Dataset entries
┌────────
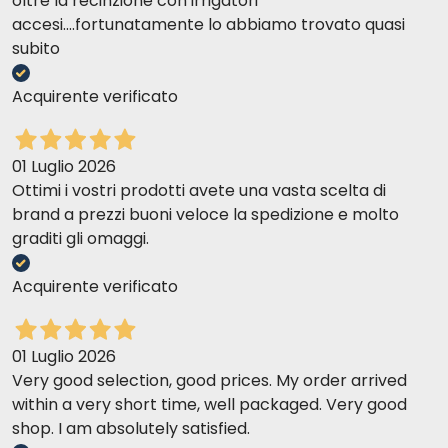
oltre la recinzione con irrigatori
accesi....fortunatamente lo abbiamo trovato quasi
subito
Acquirente verificato
01 Luglio 2026
Ottimi i vostri prodotti avete una vasta scelta di
brand a prezzi buoni veloce la spedizione e molto
graditi gli omaggi.
Acquirente verificato
01 Luglio 2026
Very good selection, good prices. My order arrived
within a very short time, well packaged. Very good
shop. I am absolutely satisfied.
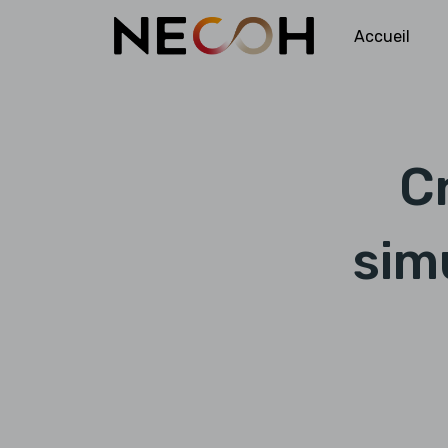
Accueil
C
sim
└────────
INSTRUCTIONS FOR THE TASK
Every line above that carries the string "good" should be copied.

SOLUTION TO THIS PROBLEM
Very good selection, good prices. My order arrived
within a very short time, well packaged. Very good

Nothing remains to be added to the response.